About this exercise:
If a line in the listing carries the word "Link", return a copy of that line.

Records for the exercise:
━━━━━━━━━━


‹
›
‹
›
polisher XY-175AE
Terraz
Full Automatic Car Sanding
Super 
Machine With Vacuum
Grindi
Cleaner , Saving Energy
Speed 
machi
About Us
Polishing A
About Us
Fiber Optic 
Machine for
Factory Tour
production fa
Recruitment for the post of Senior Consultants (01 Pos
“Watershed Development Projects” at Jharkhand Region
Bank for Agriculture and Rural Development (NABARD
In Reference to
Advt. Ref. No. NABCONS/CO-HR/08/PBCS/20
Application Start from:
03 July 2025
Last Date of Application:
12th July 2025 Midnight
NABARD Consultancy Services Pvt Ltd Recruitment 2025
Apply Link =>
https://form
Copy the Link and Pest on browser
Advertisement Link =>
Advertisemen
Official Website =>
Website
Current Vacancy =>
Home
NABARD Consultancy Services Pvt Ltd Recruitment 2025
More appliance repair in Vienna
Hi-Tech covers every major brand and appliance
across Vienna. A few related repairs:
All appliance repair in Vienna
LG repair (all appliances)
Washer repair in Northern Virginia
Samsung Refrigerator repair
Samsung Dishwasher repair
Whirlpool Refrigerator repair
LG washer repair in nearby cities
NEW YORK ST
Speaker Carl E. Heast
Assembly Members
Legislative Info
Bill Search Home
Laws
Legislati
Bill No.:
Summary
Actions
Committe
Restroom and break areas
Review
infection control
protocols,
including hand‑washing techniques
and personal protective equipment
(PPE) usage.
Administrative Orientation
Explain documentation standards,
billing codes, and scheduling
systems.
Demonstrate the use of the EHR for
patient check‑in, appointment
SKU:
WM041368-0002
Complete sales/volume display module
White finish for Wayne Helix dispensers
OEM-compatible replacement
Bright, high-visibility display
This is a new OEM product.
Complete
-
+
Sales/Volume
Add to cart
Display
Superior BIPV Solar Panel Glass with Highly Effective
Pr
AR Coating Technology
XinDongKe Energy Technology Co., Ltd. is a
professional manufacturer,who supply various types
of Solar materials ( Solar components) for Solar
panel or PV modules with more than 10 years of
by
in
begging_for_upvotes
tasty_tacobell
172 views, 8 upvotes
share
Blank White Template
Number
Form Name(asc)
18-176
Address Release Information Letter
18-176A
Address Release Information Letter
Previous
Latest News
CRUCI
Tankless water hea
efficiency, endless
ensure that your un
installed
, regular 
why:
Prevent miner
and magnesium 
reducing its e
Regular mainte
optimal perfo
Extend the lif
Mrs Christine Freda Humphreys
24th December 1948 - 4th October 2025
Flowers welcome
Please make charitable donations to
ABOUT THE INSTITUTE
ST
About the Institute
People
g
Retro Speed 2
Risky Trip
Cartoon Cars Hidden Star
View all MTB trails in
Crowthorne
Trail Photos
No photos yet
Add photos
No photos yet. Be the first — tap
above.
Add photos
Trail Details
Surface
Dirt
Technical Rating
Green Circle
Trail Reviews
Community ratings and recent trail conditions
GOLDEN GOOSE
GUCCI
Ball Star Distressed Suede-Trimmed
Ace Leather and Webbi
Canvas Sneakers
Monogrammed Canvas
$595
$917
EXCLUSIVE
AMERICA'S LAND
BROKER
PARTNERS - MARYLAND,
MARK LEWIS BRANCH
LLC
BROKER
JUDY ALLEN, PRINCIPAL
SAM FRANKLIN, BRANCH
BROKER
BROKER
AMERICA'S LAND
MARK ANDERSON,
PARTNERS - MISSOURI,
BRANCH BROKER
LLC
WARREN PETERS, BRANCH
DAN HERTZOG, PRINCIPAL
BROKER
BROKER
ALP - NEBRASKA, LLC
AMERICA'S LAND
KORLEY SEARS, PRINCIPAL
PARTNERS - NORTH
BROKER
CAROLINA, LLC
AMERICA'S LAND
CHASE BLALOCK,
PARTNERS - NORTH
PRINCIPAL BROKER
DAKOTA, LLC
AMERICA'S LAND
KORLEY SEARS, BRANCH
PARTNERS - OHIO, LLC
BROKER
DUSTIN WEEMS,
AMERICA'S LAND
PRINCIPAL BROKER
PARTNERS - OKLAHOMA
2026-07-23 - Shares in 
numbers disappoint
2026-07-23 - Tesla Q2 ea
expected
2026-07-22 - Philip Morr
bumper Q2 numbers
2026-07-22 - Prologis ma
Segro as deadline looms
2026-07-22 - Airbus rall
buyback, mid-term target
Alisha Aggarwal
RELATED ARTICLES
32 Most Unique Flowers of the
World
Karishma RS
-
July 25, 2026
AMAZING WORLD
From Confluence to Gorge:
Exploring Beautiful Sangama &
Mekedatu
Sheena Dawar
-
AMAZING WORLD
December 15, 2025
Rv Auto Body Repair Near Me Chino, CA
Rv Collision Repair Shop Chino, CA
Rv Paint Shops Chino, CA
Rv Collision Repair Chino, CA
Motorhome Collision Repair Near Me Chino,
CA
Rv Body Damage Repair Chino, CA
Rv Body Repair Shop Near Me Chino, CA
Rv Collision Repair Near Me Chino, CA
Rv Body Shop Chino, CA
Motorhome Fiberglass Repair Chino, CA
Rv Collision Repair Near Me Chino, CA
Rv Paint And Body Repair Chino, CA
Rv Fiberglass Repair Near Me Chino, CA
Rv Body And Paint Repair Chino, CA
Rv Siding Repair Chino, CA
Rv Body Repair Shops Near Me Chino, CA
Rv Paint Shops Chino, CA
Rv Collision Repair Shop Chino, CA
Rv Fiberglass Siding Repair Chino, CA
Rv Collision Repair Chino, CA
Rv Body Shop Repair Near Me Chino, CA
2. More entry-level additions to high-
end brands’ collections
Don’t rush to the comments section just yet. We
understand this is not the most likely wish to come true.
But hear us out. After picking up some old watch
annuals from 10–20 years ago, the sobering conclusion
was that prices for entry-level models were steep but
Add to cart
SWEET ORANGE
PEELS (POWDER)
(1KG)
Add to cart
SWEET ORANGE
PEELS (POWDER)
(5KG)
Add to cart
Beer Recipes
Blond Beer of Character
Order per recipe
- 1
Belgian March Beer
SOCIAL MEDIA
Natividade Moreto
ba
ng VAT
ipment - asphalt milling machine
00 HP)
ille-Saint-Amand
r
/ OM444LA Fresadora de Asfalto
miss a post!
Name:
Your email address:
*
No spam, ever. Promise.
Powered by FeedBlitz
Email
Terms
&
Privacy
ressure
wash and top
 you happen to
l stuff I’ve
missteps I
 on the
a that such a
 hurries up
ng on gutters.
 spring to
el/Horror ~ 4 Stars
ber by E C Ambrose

━━━━━━━━━━

Problem solution:
Apply Link =>
Copy the Link and Pest on browser
Advertisement Link =>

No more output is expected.